Autonomous Warehouse Perception System (SAM 2 + SQL)

A hybrid Computer Vision pipeline that gives "Memory" and "Logic" to Foundation Models.

The Problem Statement

Modern Foundation Models like Meta's SAM 2 are excellent at seeing pixels (Segmentation) but lack understanding of physical state changes. If a package in a warehouse falls and breaks, SAM 2 sees it as "deforming," not "breaking." It lacks the logic to trigger an alert.

The Solution

I engineered a wrapper system that treats SAM 2 as a raw sensor and adds a Deterministic Logic Layer on top.

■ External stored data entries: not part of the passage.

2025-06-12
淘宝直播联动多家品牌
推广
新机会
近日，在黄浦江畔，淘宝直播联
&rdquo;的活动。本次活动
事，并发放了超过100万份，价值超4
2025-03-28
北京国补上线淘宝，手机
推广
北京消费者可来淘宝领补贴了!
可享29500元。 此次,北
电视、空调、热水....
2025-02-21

Vision (SAM 2): Tracks the object's pixel mask frame-by-frame.
Logic (OpenCV): Analyzes the mask topology in real-time. If the mask splits into distinct, disconnected islands, it triggers a "FRAGMENTATION EVENT."
Memory (SQLite): Instantly logs the timestamp, coordinates, and risk level of the event into a local SQL database for post-incident analysis.

System Architecture

graph TD
    A[Synthetic Video Input] -->|Frames| B(Vision Layer: Meta SAM 2)
    
    subgraph Pipeline
        B -->|Raw Segmentation Mask| C{Logic Layer: OpenCV}
        C -->|1. Erosion<br>2. Connected Components| D[Topology Evaluation]
    end
    
    D -->|Shard Count = 1| E[State: STABLE]
    D -->|Shard Count > 1| F[State: FRAGMENTED]
    
    E --> G(Telemetry Manager)
    F --> G(Telemetry Manager)
    
    subgraph Storage & Output
        G -->|SQL INSERT| H[(SQLite Database)]
        G -->|Draw HUD & Bounding| I[Annotated Video Output]
    end

Key Features

Zero-Shot Tracking: Integrates SAM 2 (Segment Anything Model 2) to track arbitrary objects without re-training.
State Machine Logic: Uses cv2.connectedComponents to detect topological changes (e.g., Multi-Shard Mitosis events where 1 object splits into 4+ independent fragments (in v2) and Splits/Fractures (in v1)) that pure Deep Learning misses.
"Peanut" Prompting Strategy: Implemented a novel masking strategy to force the model to track debris fields (multi-part objects) by initializing the tracker with a unified multi-centroid mask.
SQL Telemetry Backend: A lightweight sqlite3 integration that logs robot perception data at 30Hz, enabling SQL queries like "SELECT * FROM logs WHERE status='Critical'".

Tech Stack

Core Logic: Python 3.10
AI/ML: PyTorch, Meta SAM 2
Computer Vision: OpenCV, NumPy, PIL
Data/Backend: SQLite, Pandas

Performance & Results

Visual Output

The system detects the exact frame where the object splits, switches status from SAFE (Green) to CRITICAL (Red), and logs the event.

Database Query Result

Automatically generated incident report from the SQL backend:

  FRACTURE DETECTED AT FRAME: 43
   Time of Incident: 16:33:22.88
   Risk Score: 0.95 (CRITICAL)

Cloud-Native Deployment & Observability

In a real warehouse, this system would run as a Kubernetes DaemonSet on edge nodes equipped with GPUs.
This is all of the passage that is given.